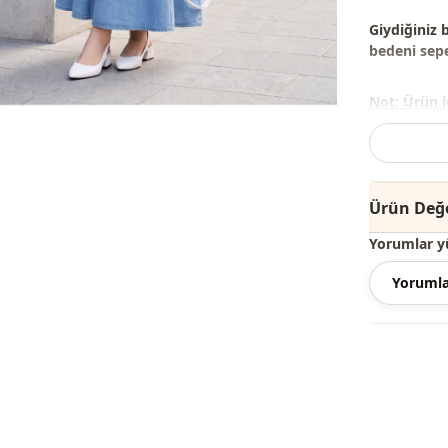
Giydiğiniz 
bedeni sepet
Not: Ürün i
amaçlı kull
Not:
Ürünün 
Ürün Değe
Yıkama:
30 
Yorumlar y
%85 Polyes
Yorumla
Yaka
Kategori̇
Kumaş
Mevsi̇m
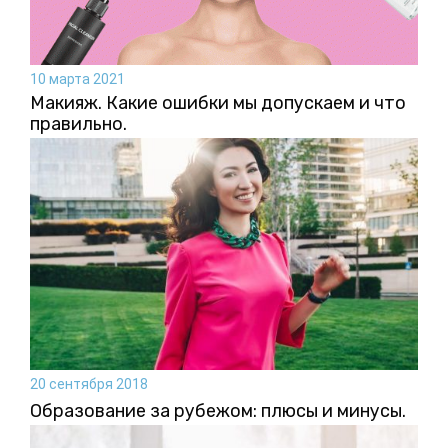
10 марта 2021
Макияж. Какие ошибки мы допускаем и что
правильно.
20 сентября 2018
Образование за рубежом: плюсы и минусы.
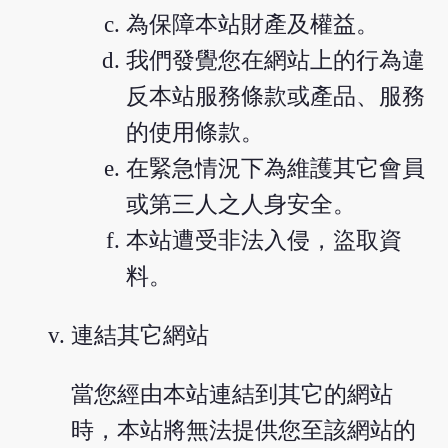
為保障本站財產及權益。
我們發覺您在網站上的行為違
反本站服務條款或產品、服務
的使用條款。
在緊急情況下為維護其它會員
或第三人之人身安全。
本站遭受非法入侵，盜取資
料。
連結其它網站
當您經由本站連結到其它的網站
時，本站將無法提供您至該網站的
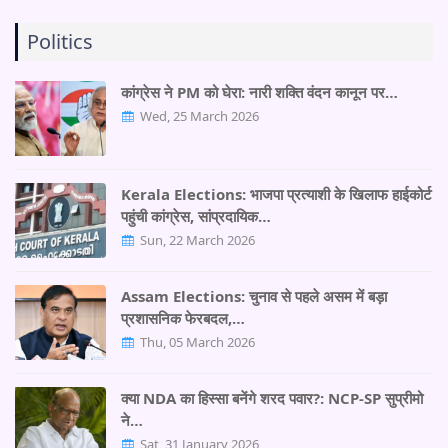
Politics
कांग्रेस ने PM को घेरा: नारी शक्ति वंदन कानून पर…
Wed, 25 March 2026
Kerala Elections: भाजपा प्रत्याशी के खिलाफ हाईकोर्ट
पहुंची कांग्रेस, सांप्रदायिक…
Sun, 22 March 2026
Assam Elections: चुनाव से पहले असम में बड़ा
प्रशासनिक फेरबदल,…
Thu, 05 March 2026
क्या NDA का हिस्सा बनेंगे शरद पवार?: NCP-SP सुप्रीमो
ने…
Sat, 31 January 2026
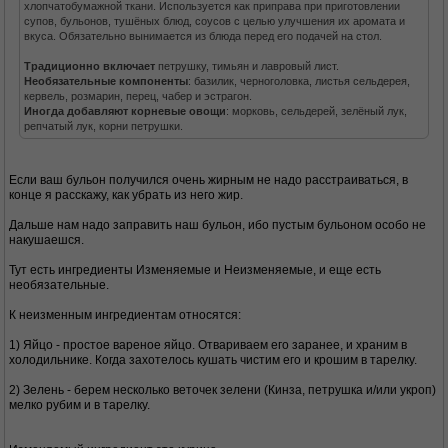
хлопчатобумажной ткани. Используется как приправа при приготовлении
супов, бульонов, тушёных блюд, соусов с целью улучшения их аромата и
вкуса. Обязательно вынимается из блюда перед его подачей на стол.
Традиционно включает
петрушку, тимьян и лавровый лист.
Необязательные компоненты
: базилик, черноголовка, листья сельдерея,
кервель, розмарин, перец, чабер и эстрагон.
Иногда добавляют корневые овощи
: морковь, сельдерей, зелёный лук,
репчатый лук, корни петрушки.
Если ваш бульон получился очень жирным не надо расстраиваться, в
конце я расскажу, как убрать из него жир.
Дальше нам надо заправить наш бульон, ибо пустым бульоном особо не
накушаешся.
Тут есть ингредиенты Изменяемые и Неизменяемые, и еще есть
необязательные.
К неизменным ингредиентам относятся:
1) Яйцо - простое вареное яйцо. Отвариваем его заранее, и храним в
холодильнике. Когда захотелось кушать чистим его и крошим в тарелку.
2) Зелень - берем несколько веточек зелени (Кинза, петрушка и/или укроп)
мелко рубим и в тарелку.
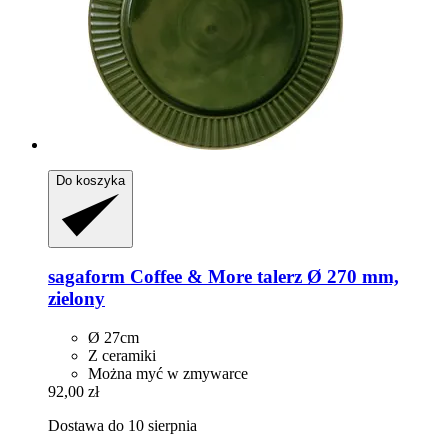
Do koszyka
sagaform
Coffee & More talerz Ø 270 mm,
zielony
Ø 27cm
Z ceramiki
Można myć w zmywarce
92,00 zł
Dostawa do 10 sierpnia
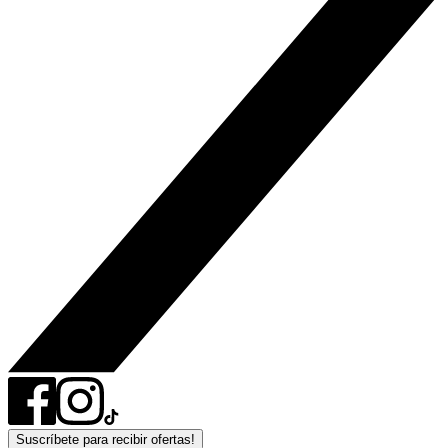
Suscríbete para recibir ofertas!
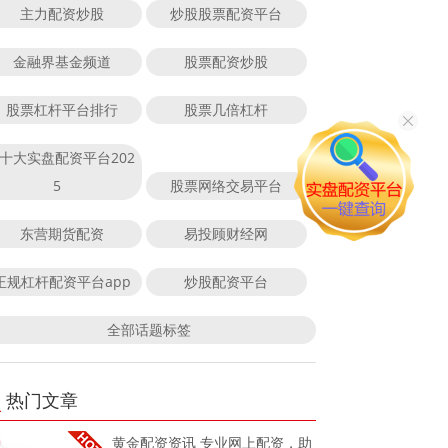
主力配资炒股
炒股股票配资平台
金融界基金频道
股票配资炒股
股票杠杆平台排行
股票几倍杠杆
十大实盘配资平台202
5
股票网络交易平台
东营期货配资
易投顾财经网
正规杠杆配资平台app
炒股配资平台
全部话题标签
热门文章
黄金配资资讯 专业网上配资，助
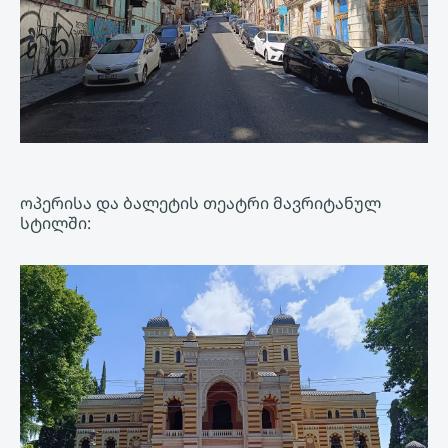
ოპერისა და ბალეტის თეატრი მავრიტანულ
სტილში:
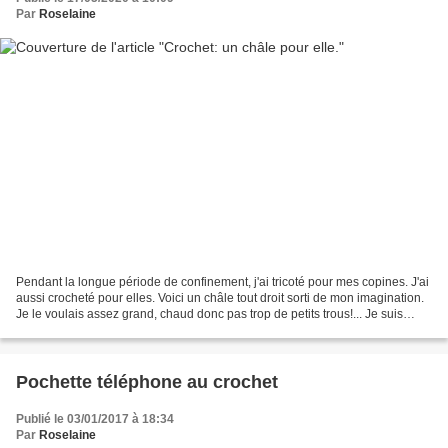
Par
Roselaine
Pendant la longue période de confinement, j'ai tricoté pour mes copines. J'ai
aussi crocheté pour elles. Voici un châle tout droit sorti de mon imagination.
Je le voulais assez grand, chaud donc pas trop de petits trous!... Je suis
allée au bout de mon...
Pochette téléphone au crochet
Publié le 03/01/2017 à 18:34
Par
Roselaine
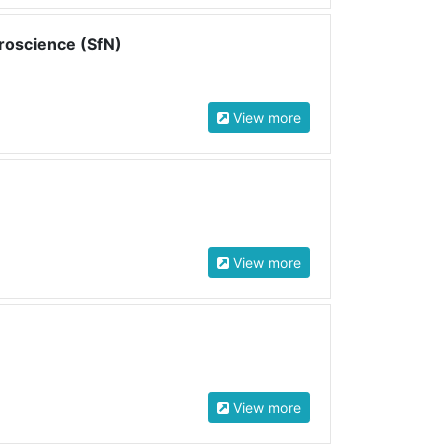
roscience (SfN)
View more
View more
View more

- - -

Starting with the line that contains "К неизменным ингредиентам", copy every line word for word through the end of the listing above, but leave out the pictures.

TASK ANSWER
К неизменным ингредиентам относятся:
1) Яйцо - простое вареное яйцо. Отвариваем его заранее, и храним в
холодильнике. Когда захотелось кушать чистим его и крошим в тарелку.
2) Зелень - берем несколько веточек зелени (Кинза, петрушка и/или укроп)
мелко рубим и в тарелку.
Do koszyka
sagaform
Coffee & More talerz Ø 270 mm,
zielony
Ø 27cm
Z ceramiki
Można myć w zmywarce
92,00 zł
Dostawa do 10 sierpnia
Suscríbete para recibir ofertas!
主力配资炒股
炒股股票配资平台
金融界基金频道
股票配资炒股
股票杠杆平台排行
股票几倍杠杆
十大实盘配资平台202
5
股票网络交易平台
东营期货配资
易投顾财经网
正规杠杆配资平台app
炒股配资平台
全部话题标签
热门文章
黄金配资资讯 专业网上配资，助
ოპერისა და ბალეტის თეატრი მავრიტანულ
სტილში:
Par
Roselaine
Pendant la longue période de confinement, j'ai tricoté pour mes copines. J'ai
aussi crocheté pour elles. Voici un châle tout droit sorti de mon imagination.
Je le voulais assez grand, chaud donc pas trop de petits trous!... Je suis
allée au bout de mon...
Pochette téléphone au crochet
Publié le 03/01/2017 à 18:34
Par
Roselaine
roscience (SfN)
View more
View more
View more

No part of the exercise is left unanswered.